Published Wednesday, 15 September 2010
Brachytherapy is a form of radiotherapy delivering radiation via tiny capsules inserted into the prostate under anaesthetic.
This then allows the radiotherapy which follows to target the tumour directly.
It is expected that up to 60 patients a year will be using the new treatment centre.
"Patients would come and we would select them for this treatment," Dr Darren Mitchell from Belfast City Hospital told UTV. "We ensure they have the right type of cancer and the right type of urinary function.
"Having done that they're able to come through and have a very quick anaesthetic so see that everything looks right and in the space of an hour inject radiotherapy seeds into the prostate to deliver that treatment.
"They'll wake up quickly and go home quickly after the treatment and that's it done."
Approximately 800 new cases of prostate cancer are diagnosed in Northern Ireland every year.
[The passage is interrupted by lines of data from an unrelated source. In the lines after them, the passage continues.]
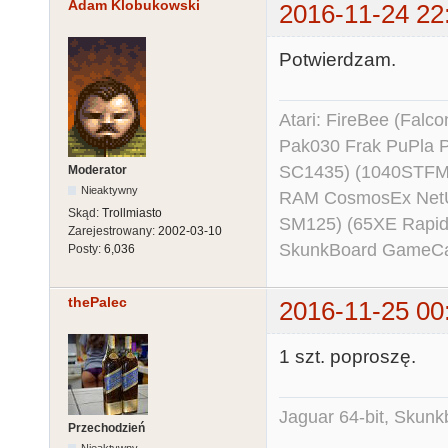
Adam Klobukowski
2016-11-24 22
Potwierdzam.
Atari: FireBee (Fal
Pak030 Frak PuPla
SC1435) (1040STFM
Moderator
Nieaktywny
RAM CosmosEx NetU
Skąd:
Trollmiasto
SM125) (65XE Rapi
Zarejestrowany:
2002-03-10
SkunkBoard GameCart
Posty:
6,036
thePalec
2016-11-25 00
1 szt. poproszę.
Jaguar 64-bit, Skunk
Przechodzień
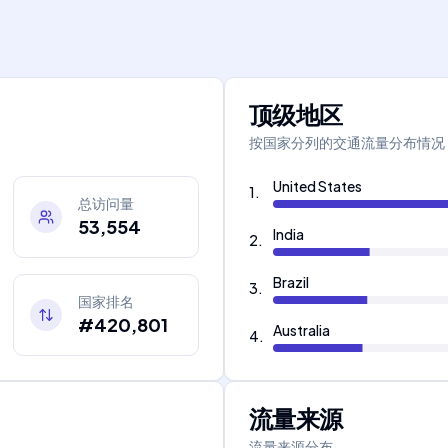
顶级地区
按国家分列的交通流量分布情况
United States
1
.
总访问量
53,554
India
2
.
Brazil
3
.
国家排名
#420,801
Australia
4
.
流量来源
流量来源分布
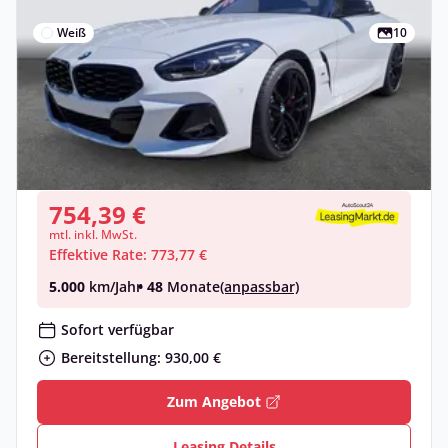
Weiß
10
Privat & Gewerbe
BMW Z4 sDrive20i , 2-türig
Benzin •
Manuell •
197 PS (145 kW)
Neuwagen
754,39 €
mtl. inkl. MwSt.
Effektive Rate: 773,77 €
5.000
km/Jahr
• 48
Monate
(anpassbar)
Sofort verfügbar
Bereitstellung: 930,00 €
Zum Angebot
Leasing Details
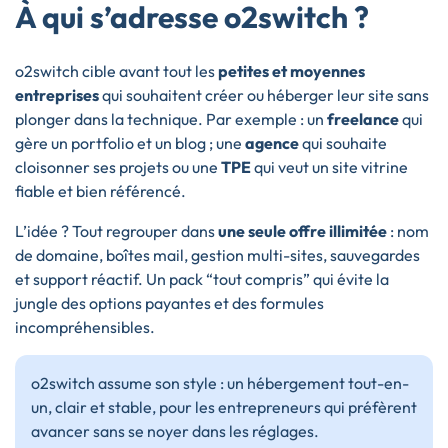
À qui s’adresse o2switch ?
o2switch cible avant tout les
petites et moyennes
entreprises
qui souhaitent créer ou héberger leur site sans
plonger dans la technique. Par exemple : un
freelance
qui
gère un portfolio et un blog ; une
agence
qui souhaite
cloisonner ses projets ou une
TPE
qui veut un site vitrine
fiable et bien référencé.
L’idée ? Tout regrouper dans
une seule offre illimitée
: nom
de domaine, boîtes mail, gestion multi-sites, sauvegardes
et support réactif. Un pack “tout compris” qui évite la
jungle des options payantes et des formules
incompréhensibles.
o2switch assume son style : un hébergement tout-en-
un, clair et stable, pour les entrepreneurs qui préfèrent
avancer sans se noyer dans les réglages.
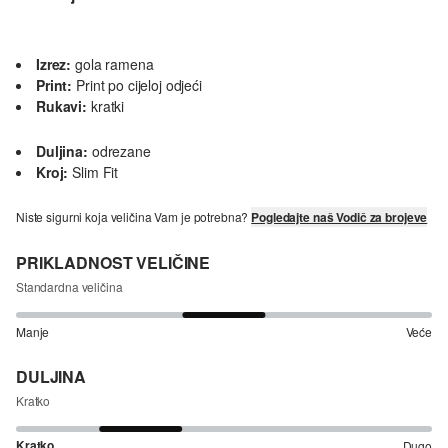
Izrez:
gola ramena
Print:
Print po cijeloj odjeći
Rukavi:
kratki
Duljina:
odrezane
Kroj:
Slim Fit
Niste sigurni koja veličina Vam je potrebna?
Pogledajte naš Vodič za brojeve
PRIKLADNOST VELIČINE
Standardna veličina
Manje
Veće
DULJINA
Kratko
Kratko
Dugo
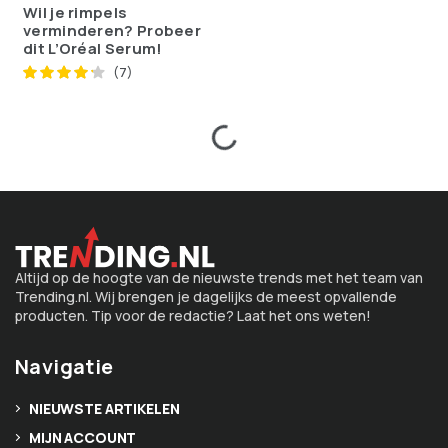
Wil je rimpels
verminderen? Probeer
dit L’Oréal Serum!
€
99.99
(7)
Reis zonder zorgen
met deze Anker
Powerbank van
25.000mAh
💬 Poll
€
39.99
€
27.95
Verser kan niet:
Perfecte teint? Meroda
€
149.00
Around 215 die from the disease annually.
Health Minister Michael McGimpsey hopes the new service will cut the number of deaths dramatically.
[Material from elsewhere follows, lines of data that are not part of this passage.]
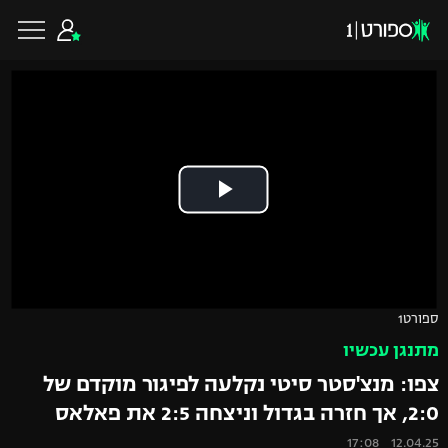
כדורגל ישראלי
ליגת העל
כדורגל עולמי
ליגה לאומית
ליגת האלופות
כדורסל ישראלי
ספורט1
גביע הטוטו
מתנגן עכשיו
ליגה אירופית
ליגת ווינר סל
ליגיונרים
כדורסל עולמי
צפו: מנצ'סטר סיטי נקלעה לפיגור מוקדם של
ליגה אנגלית
2:0, אך חזרה בגדול וניצחה 2:5 את פאלאס
ליגה לאומית
גביע המדינה
NBA
12.04.25 17:08
ליגה גרמנית
ענפים נוספים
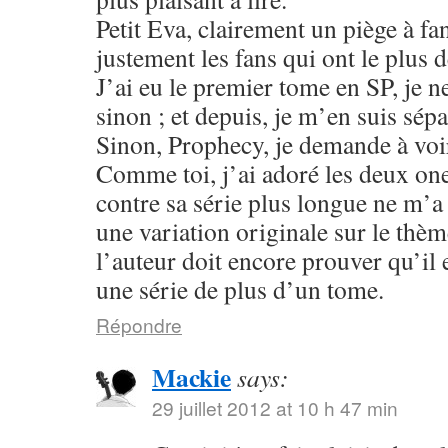
Petit Eva, clairement un piège à fa
justement les fans qui ont le plus 
J’ai eu le premier tome en SP, je n
sinon ; et depuis, je m’en suis sépa
Sinon, Prophecy, je demande à voir
Comme toi, j’ai adoré les deux one
contre sa série plus longue ne m’
une variation originale sur le thè
l’auteur doit encore prouver qu’il 
une série de plus d’un tome.
Répondre
Mackie
says:
29 juillet 2012 at 10 h 47 min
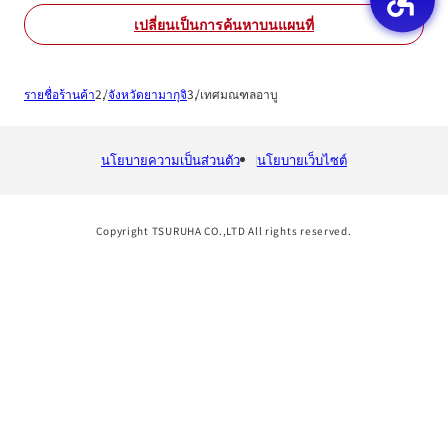
เปลี่ยนเป็นการค้นหาบนแผนที่
รายชื่อร้านค้า
จังหวัดยามากุจิ
เทศมณฑลอาบู
นโยบายความเป็นส่วนตัว
นโยบายเว็บไซต์
Copyright TSURUHA CO.,LTD All rights reserved.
"Prostate, after melanoma is the single biggest killer in men as far as cancer is concerned," Mr McGimpsey said. "This is a very important development."
Funding for the new centre came from the Department of Heath, which provided £250,000, and the charity Men Against Cancer, which provided £100,000.
"Having it done locally is very important," said Eric Cairns from Men Against Cancer.
"What it also does is put Northern Ireland at the leading edge of a number of things, in particular this special treatment - Brachysurgery."